Most people who have been bitten by, or who have seen a tick will have seen an adult castor bean tick with its characteristic small black head and a large bluish-grey abdomen that is filled with blood. If the tick is left undisturbed while it is sucking blood, it will eventually release its grip on the host and bury itself in the ground, where the female will lay its eggs . When these hatch, the small tick larvae, which are about one millimetre in size, find a host and remain attached to suck blood for a few days before falling onto the ground. Over the following months, they then transform into nymphs that then try to attach to a new host. Once the nymph has sucked blood, it begins to mature into an adult tick.  Both the larvae and nymphs can suck blood from humans, but they are harder to detect due to their small size and because they quickly fall off, for example if the host scratches themselves. Nevertheless, it is believed that tick nymphs, rather than the adult tick, are responsible for the majority of infections with Borrelia (!).

 

The Borrelia bacterium can only cross from the tick to animals/humans, and it can take up to a month for symptoms of disease to become noticeable. The Borrelia bacterium was discovered as late as in 1982, while the illness itself, Lyme borreliosis/Lyme disease, was described in the mid-70s when there was a cluster of children who had developed acute joint inflammation (arthritis) in the town of Lyme in Connecticut, USA. Joint pain as a consequence of infection in the joints is one of the early symptoms of the disease.

 

Lyme disease can be categorised into three stages: early localised, early disseminated and late disseminated.

 

Early localised disease is characterised by a distinctive rash known as erythema migrans, which is visible as a red ring around the bite itself. Not everyone who is bitten develops this rash, while some people may have them at several places on their body. Fever, reduced general condition and headache are other symptoms that appear in the early phase. If the disease remains untreated, it can progress to what is known as the early disseminated phase, in which numerous organs may be affected by inflammatory changes. Most often affected by far are the nervous system and the heart, though there are considerable variations. Where pains/symptoms last for more than a year, this is referred to as late disseminated disease, which is characterised primarily by symptoms from the nervous system such as fatigue, depression and paralysis, but also joint pain.

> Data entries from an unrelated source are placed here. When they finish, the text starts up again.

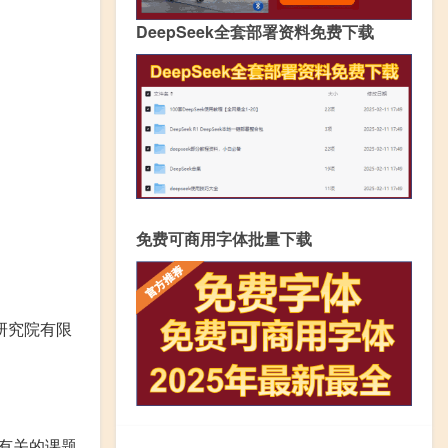
DeepSeek全套部署资料免费下载
免费可商用字体批量下载
研究院有限
有关的课题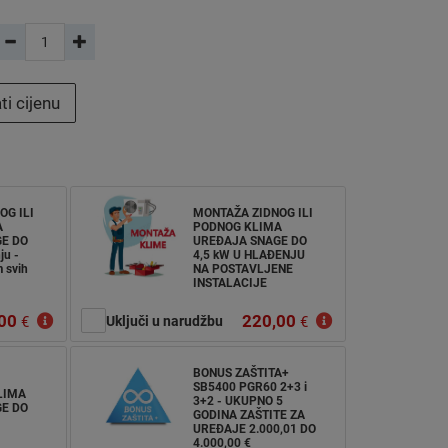
ti cijenu
OG ILI
MONTAŽA ZIDNOG ILI
A
PODNOG KLIMA
E DO
UREĐAJA SNAGE DO
ju -
4,5 kW U HLAĐENJU
 svih
NA POSTAVLJENE
INSTALACIJE
00
220,00
€
Uključi u narudžbu
€
BONUS ZAŠTITA+
SB5400 PGR60 2+3 i
LIMA
3+2 - UKUPNO 5
E DO
GODINA ZAŠTITE ZA
UREĐAJE 2.000,01 DO
4.000,00 €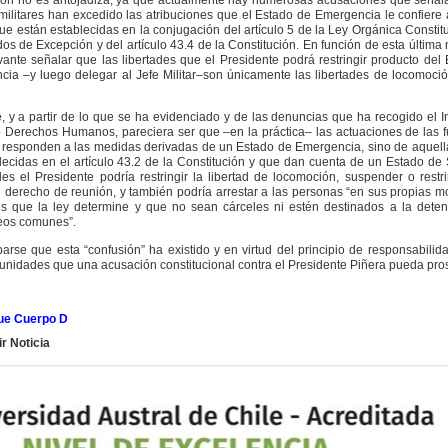
 militares han excedido las atribuciones que el Estado de Emergencia le confiere 
 que están establecidas en la conjugación del artículo 5 de la Ley Orgánica Constit
dos de Excepción y del artículo 43.4 de la Constitución. En función de esta última
evante señalar que las libertades que el Presidente podrá restringir producto del
ia –y luego delegar al Jefe Militar–son únicamente las libertades de locomoci
, y a partir de lo que se ha evidenciado y de las denuncias que ha recogido el In
 Derechos Humanos, pareciera ser que –en la práctica– las actuaciones de las 
o responden a las medidas derivadas de un Estado de Emergencia, sino de aquel
lecidas en el artículo 43.2 de la Constitución y que dan cuenta de un Estado de S
les el Presidente podría restringir la libertad de locomoción, suspender o restri
el derecho de reunión, y también podría arrestar a las personas “en sus propias 
s que la ley determine y que no sean cárceles ni estén destinados a la deten
reos comunes”.
rse que esta “confusión” ha existido y en virtud del principio de responsabilid
tunidades que una acusación constitucional contra el Presidente Piñera pueda pro
hue Cuerpo D
r Noticia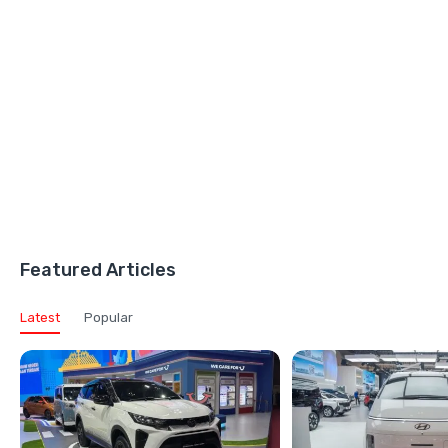
Featured Articles
Latest
Popular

This more chronic form has attracted increased attention in recent years, and a lot of research is currently being conducted in this area.

 

Diagnosis is usually based on a blood test, but in some cases samples of bone marrow or from one of the inflamed joints are required in order to make a diagnosis. Treatment is with antibiotics, though both type and duration are the subject of some discussion. Since the castor bean tick is also a potential carrier of other types of bacteria, a more broad-spectrum antibiotic such as doxycycline or amoxicillin is generally recommended. Treatment should nevertheless be initiated and monitored by a doctor as soon as the diagnosis has been confirmed.